Using MongoDB

Update Data

Learning Objectives

  • Update specific fields (top-level, embedded) in a single document
  • Update multiple documents at once

You can use the update() method to update documents of a collection. The update() method updates a single document by default. You can update all documents that match your criteria by passing an extra parameter. update() accept the following parameters:

  • a filter document to match the documents to update,
  • an update document to specify the modification to perform, and
  • an options document setting parameters such as upsert and multi.

To change a field value, MongoDB provides update operators to modify values.
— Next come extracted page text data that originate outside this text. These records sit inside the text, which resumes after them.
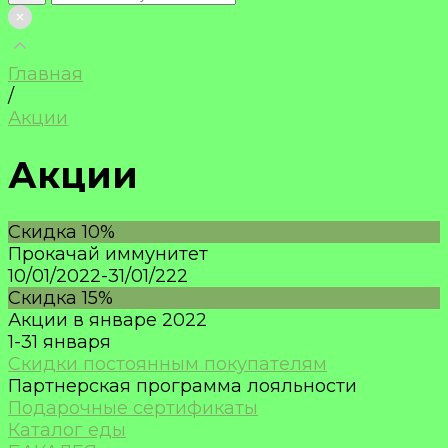
Главная
/
Акции
Акции
Скидка 10%
Прокачай иммунитет
10/01/2022-31/01/222
Скидка 15%
Акции в январе 2022
1-31 января
Скидки постоянным покупателям
Партнерская программа лояльности
Подарочные сертификаты
Каталог еды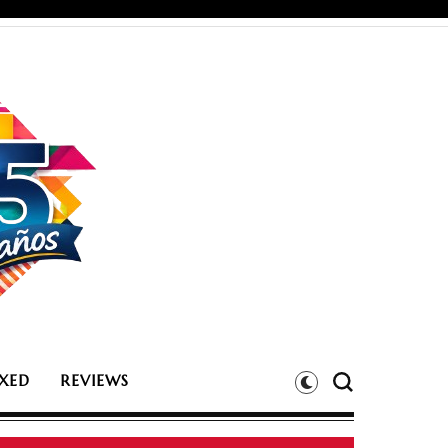
XED
REVIEWS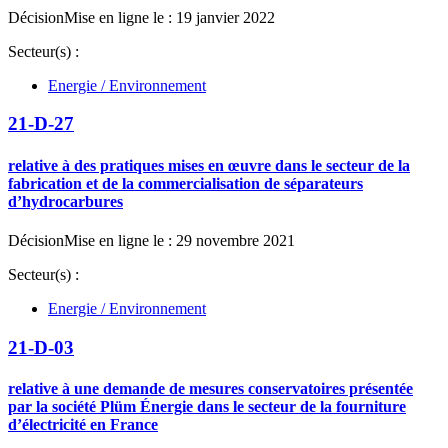
Décision
Mise en ligne le : 19 janvier 2022
Secteur(s) :
Energie / Environnement
21-D-27
relative à des pratiques mises en œuvre dans le secteur de la
fabrication et de la commercialisation de séparateurs
d’hydrocarbures
Décision
Mise en ligne le : 29 novembre 2021
Secteur(s) :
Energie / Environnement
21-D-03
relative à une demande de mesures conservatoires présentée
par la société Plüm Énergie dans le secteur de la fourniture
d’électricité en France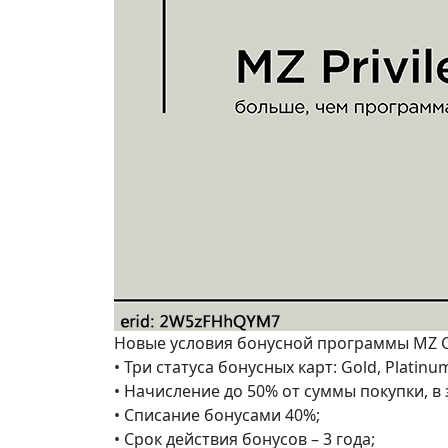
Новые условия бонусной программы MZ C
• Три статуса бонусных карт: Gold, Platinum,
• Начисление до 50% от суммы покупки, в 
• Списание бонусами 40%;
• Срок действия бонусов – 3 года;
Some update operators, such as $set, will create the field if the field does not exist.

The following operation updates the first document in the Copper-Fluorine (Cu-F) chemical system (chemsys), using the $set operator to update the tags field and the $currentDate operator to update the lastModified field with the current date.

db.materials.update(
    {chemsys: "Cu-F"},
    {
        $set: {
            tags: ["halide"]
        },
        $currentDate: {lastModified: true}
    }
)
WriteResult({ "nMatched" : 1, "nUpserted" : 0, "nModified" : 1 })
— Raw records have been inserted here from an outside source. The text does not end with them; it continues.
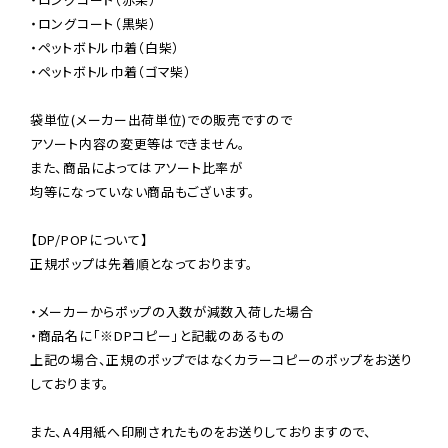
・ロングコート（黒柴）

・ペットボトル巾着（白柴）

・ペットボトル巾着（ゴマ柴）

袋単位(メーカー出荷単位)での販売ですので

アソート内容の変更等はできません。

また、商品によってはアソート比率が

均等になっていない商品もございます。

【DP/POPについて】

正規ポップは先着順となっております。

・メーカーからポップの入数が減数入荷した場合

・商品名に「※DPコピー」と記載のあるもの

上記の場合、正規のポップではなくカラーコピーのポップをお送り
しております。

また、A4用紙へ印刷されたものをお送りしておりますので、
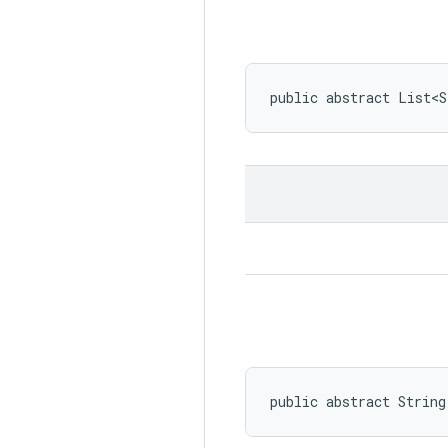
public abstract List<S
public abstract String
The object returned reports the count of documents matched and modified.

db.materials.findOne({chemsys: "Cu-F"}, {tags: 1, lastModified: 1, material_id: 1})
{
    "_id" : ObjectId("5703e9efbd8ea237cdacea45"),
    "material_id" : "mp-1229",
    "tags" : [
        "halide"
    ],
    "lastModified" : ISODate("2016-04-05T20:33:44.917Z")
}

To update an embedded field, use the dot notation:

db.materials.update(
    {material_id: "mp-1229"},
    {$set: {"elasticity.calculations.source": "Private communication"}}
)
WriteResult({ "nMatched" : 1, "nUpserted" : 0, "nModified" : 1 })

The update() method updates a single document by default. To update multiple documents, pass {multi: true} as the third argument to update(). Let’s tag all of the halides, where a halide is a two-element compound for which one part is a halogen atom and the other part is an element that is less electronegative than the halogen. Specifically, we will use the $addToSet update operator to add “halide” without duplication to a compound’s tags array, creating the array if it does not exist.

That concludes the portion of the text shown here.